Platform diagnostics (ppc64-diag)

Platform diagnostics report firmware events, provide an automated response mechanism to urgent events, and provide event notifications to system administrators and service frameworks.

The utilities described here are supported in the following Linux® distributions and virtualized environments:
Table 1. Support for ppc64-diag utilities
Utility PowerVM® partition on any level of Power® processor
rtas_errd All current versions of the following distributions:
  • Red Hat® Enterprise Linux
  • SUSE Linux Enterprise Server
opal_errd Not applicable
opal-elog-parse Not applicable
opal-dump-parse Not applicable
diag_encl All current versions of the following distributions:
  • Red Hat Enterprise Linux
  • SUSE Linux Enterprise Server
encl_led All current versions of the following distributions:
  • Red Hat Enterprise Linux
  • SUSE Linux Enterprise Server
usysident All current versions of the following distributions:
  • Red Hat Enterprise Linux
  • SUSE Linux Enterprise Server
usysattn All current versions of the following distributions:
  • Red Hat Enterprise Linux
  • SUSE Linux Enterprise Server
ppc64-diag Error Log Analyzer (ELA) All current versions of the following distributions:
  • Red Hat Enterprise Linux
  • SUSE Linux Enterprise Server
diag_nvme All current versions of the following distributions:
  • Red Hat Enterprise Linux 9.2, or any subsequent RHEL 9.x releases
  • SUSE Linux Enterprise Server (SLES) 15 SP5, or any subsequent SLES 15 updates
  • Limited to IBM® Power10 processor-based systems, or later

For Linux distributions currently supported on Power systems, see Linux on Power overview.

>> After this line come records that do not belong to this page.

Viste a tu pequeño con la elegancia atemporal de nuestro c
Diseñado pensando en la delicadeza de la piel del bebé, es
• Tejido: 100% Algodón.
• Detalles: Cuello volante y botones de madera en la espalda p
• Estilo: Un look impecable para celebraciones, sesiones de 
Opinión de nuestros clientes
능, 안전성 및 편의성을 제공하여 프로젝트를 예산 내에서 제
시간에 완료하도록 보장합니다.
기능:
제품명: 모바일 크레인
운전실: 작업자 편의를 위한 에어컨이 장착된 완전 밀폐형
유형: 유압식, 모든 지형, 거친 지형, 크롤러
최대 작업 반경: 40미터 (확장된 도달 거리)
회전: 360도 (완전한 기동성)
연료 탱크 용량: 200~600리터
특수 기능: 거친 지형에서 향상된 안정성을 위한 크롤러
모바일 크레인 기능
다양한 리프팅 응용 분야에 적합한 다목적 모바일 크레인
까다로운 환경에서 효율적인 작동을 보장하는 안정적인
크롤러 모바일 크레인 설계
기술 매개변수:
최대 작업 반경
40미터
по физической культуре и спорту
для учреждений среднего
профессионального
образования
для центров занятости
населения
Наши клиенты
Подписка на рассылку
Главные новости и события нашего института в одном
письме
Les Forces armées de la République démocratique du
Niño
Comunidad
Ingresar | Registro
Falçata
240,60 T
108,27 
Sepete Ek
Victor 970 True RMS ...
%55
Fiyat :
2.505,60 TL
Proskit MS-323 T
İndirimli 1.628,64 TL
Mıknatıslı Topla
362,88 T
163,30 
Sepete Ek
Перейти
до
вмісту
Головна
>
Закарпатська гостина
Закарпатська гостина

Platform diagnostics for systems using PowerVM virtualization

The platform diagnostics rtas_errd daemon logs platform events that are detected by firmware to servicelog. Platform events are also known as RTAS events. The rtas_errd daemon might also take more action on certain types of events, such as failures of fans or power supplies. It is configured to start automatically when Linux boots.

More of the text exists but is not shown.